Professor Bruce J. Ellis, the John and Doris Norton Endowed Chair in Fathers, Parenting and Families at the UA Norton School of Family and Consumer Sciences, and Jacqueline M. Tither at the University of Canterbury in Christchurch, New Zealand, have just published their study in the journal Developmental Psychology.
Ellis and Tither's study sought to unravel several competing theories about how this happens.
Those theories vary from whether dysfunctional families and absent fathers are the cause of early puberty, or underlying environmental factors that cause family stress, such as poverty, or whether there might be a genetic link.
Understanding what triggers early puberty could give health care officials an advantage in dealing with issues that sometimes accompany it. Early puberty is often cited as a risk factor for young women, linking them to early pregnancy and an array of health problems, such as breast cancer.
Ellis and Tither interviewed sisters in the same family who differed in age. The sample included 90 intact families and 70 families where the parents had divorced. Questions centered around family composition, who the girls were growing up with and when, the nature of the father's involvement and paternal warmth.
“Our goal was to test for the causal effect of family environments and particularly the father's role in the family on a daughter's age of puberty,” Ellis said. “We looked at families in which one daughter might be five and the other 12 when a divorce occurred. So the youngest daughter had seven more years living in a disrupted family without her father, compared to her older sister.
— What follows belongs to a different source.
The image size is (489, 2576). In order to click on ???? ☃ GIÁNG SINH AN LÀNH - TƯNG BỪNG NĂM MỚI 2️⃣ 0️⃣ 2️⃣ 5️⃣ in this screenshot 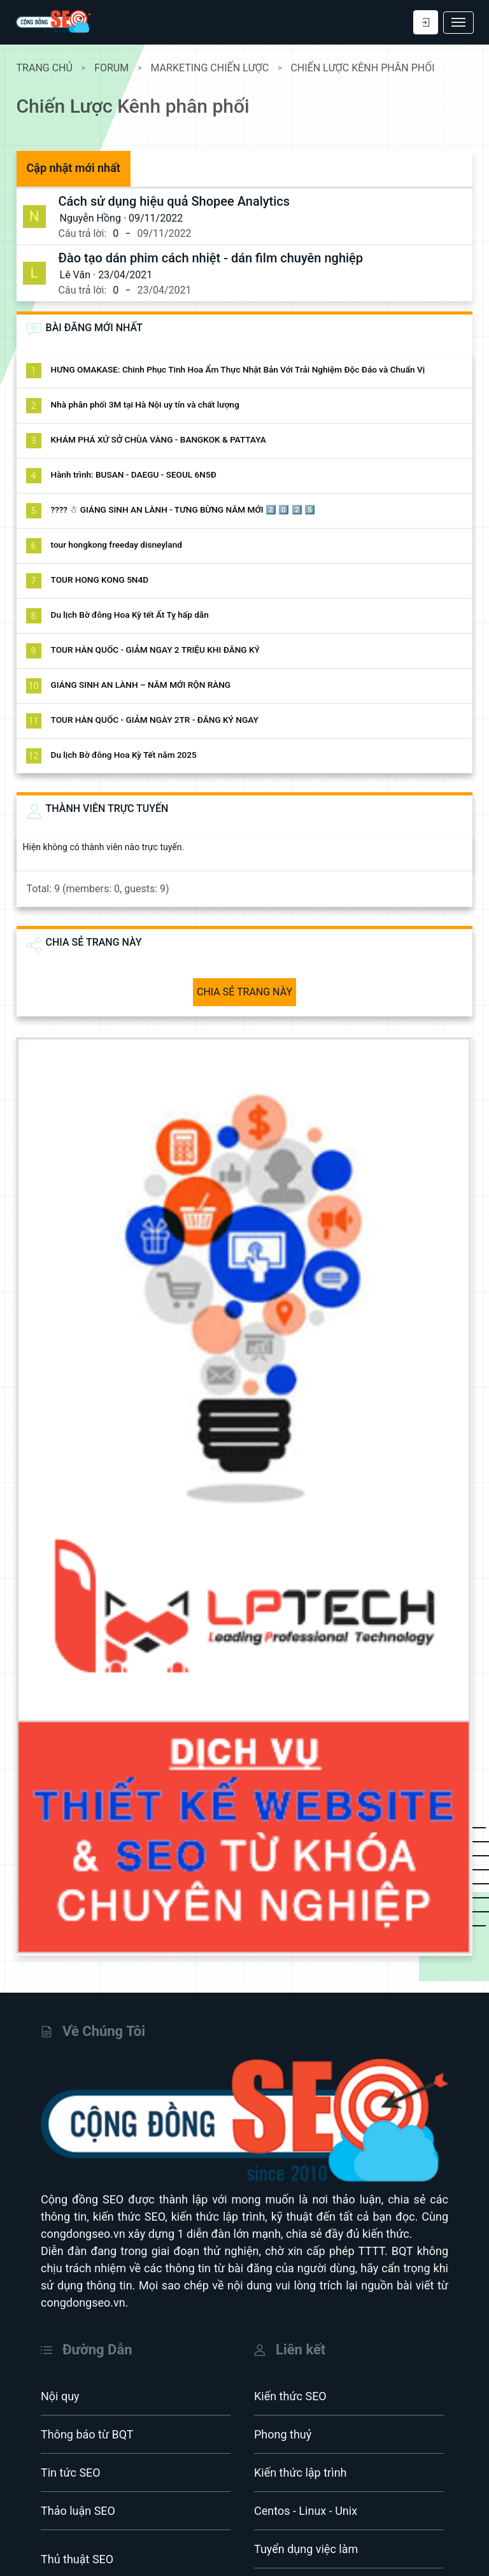 , I will do `click(191, 509)`.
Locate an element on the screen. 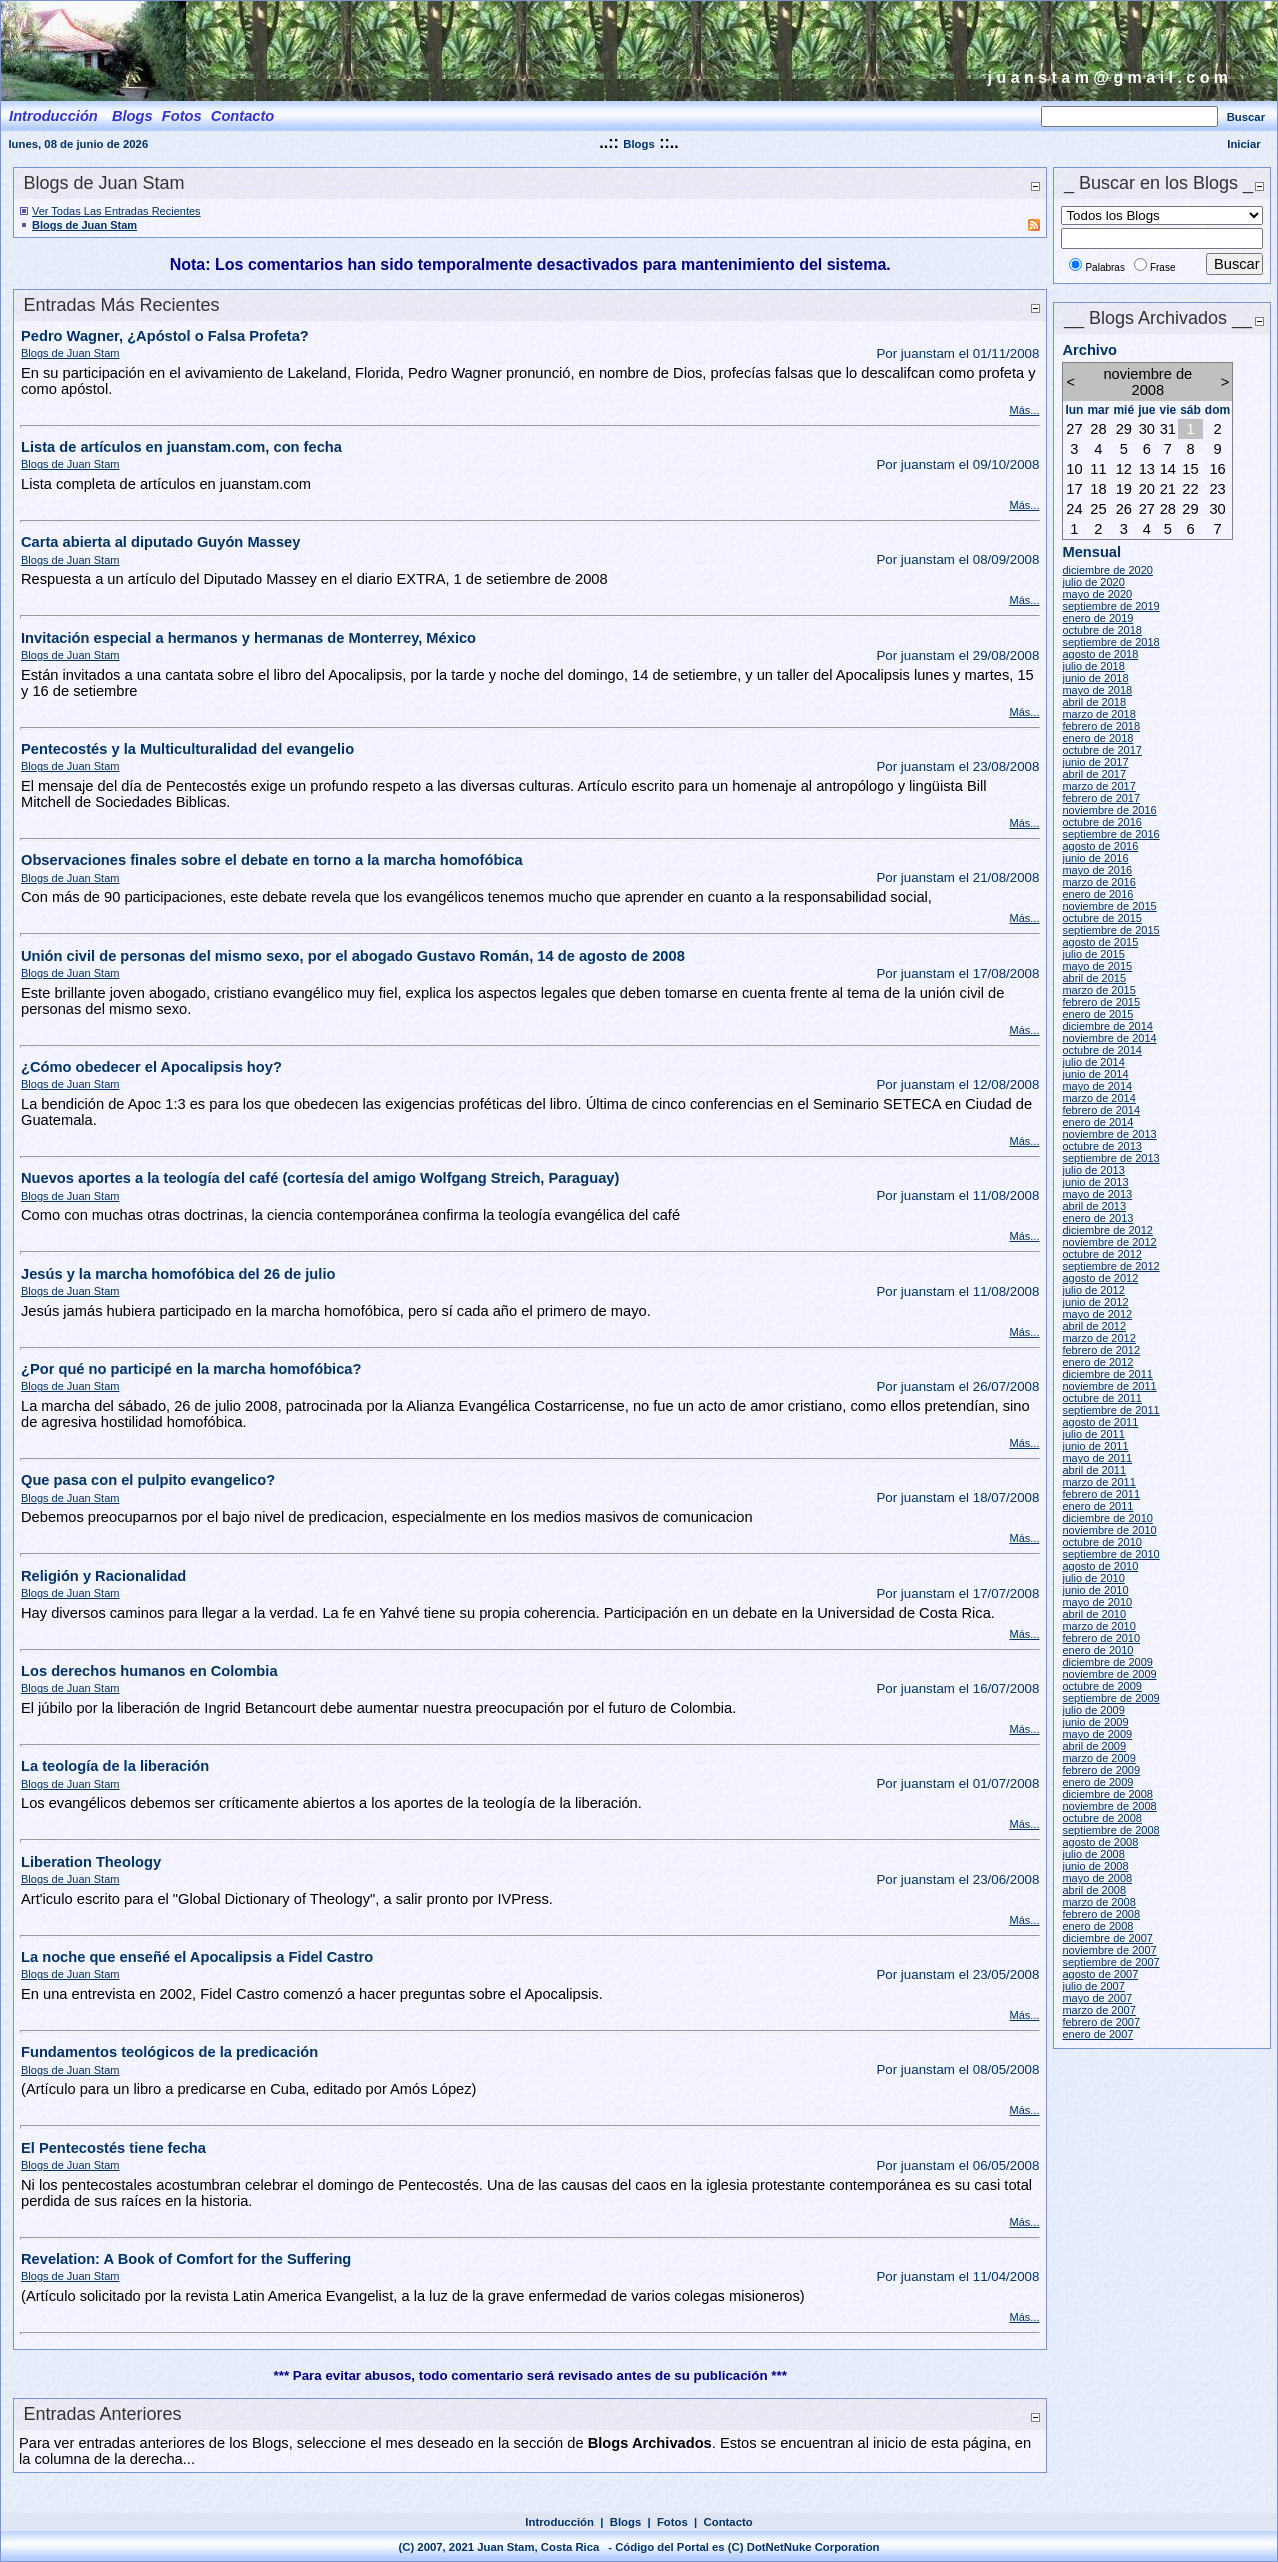 This screenshot has width=1278, height=2562. ¿Por qué no participé en la marcha homofóbica? is located at coordinates (191, 1369).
Our study showed that more exposure to father absence was linked to earlier puberty.”
Ellis said lots of research over the years, including his own, has documented the effect, but left a basic unanswered question.
“That is, there has always been a basic alternative explanation for this finding. The theory that we're working from suggests that something about children's experiences in their families, and particularly about the presence of different members of the families in the home, actually alters the reproductive axis and timing of puberty,” Ellis said.
“The idea is that children adjust their development to match the environments in which they live,” Ellis said. “In the world in which humans evolved, dangerous or unstable home environments meant a shorter lifespan, and going into puberty earlier in this context increased chances of surviving, reproducing and passing on your genes.”
Ellis said an alternative explanation suggests the whole thing is spurious, that it may not be that growing up without a father causes early puberty in girls. It may be some third variable out there causes both family disruption and early puberty. And that could be genetic in origin.
“We know that father absence and early puberty go together. But we don't know why and we don't know how. This study was meant to figure out that issue. The importance of this research was to show that the link is real: exposure to fathers can actually alter their daughters' sexual development.”
Ellis noted that divorced families can have other factors that stress its members, such as alcoholism, drug use, depression, family violence or criminal activity. More important than the absence of a father are the characteristics of the father and what he did. “It's not enough to simply have a cardboard cut-out of a father sitting on the couch. What the father does is critical,” said Ellis.
Ellis said the most dramatic finding of the study was that in divorced families with a father who had a history of socially deviant behavior, that the younger sisters who had less exposure to their fathers tended to go through puberty nearly a year earlier than their older sisters. They also went through puberty nearly a year earlier than other younger sisters who were not exposed to dysfunctional fathers.
“We found that girls with very high levels of exposure to stress early in life, who then had that stressor removed, tended to go through quite early puberty,” he said. “This actually concurs with international adoption studies showing that girls from third-world countries who had a lot of stress in early childhood and were adopted into Western societies tend to have very high rates of early puberty. It is consistent with there being a sensitive period for changes in stresses and life situations. And that could be relevant for parents.”
Ellis and Tither’s research was supported by a grant from Fathering the Future Trust, Christchurch, New Zealand.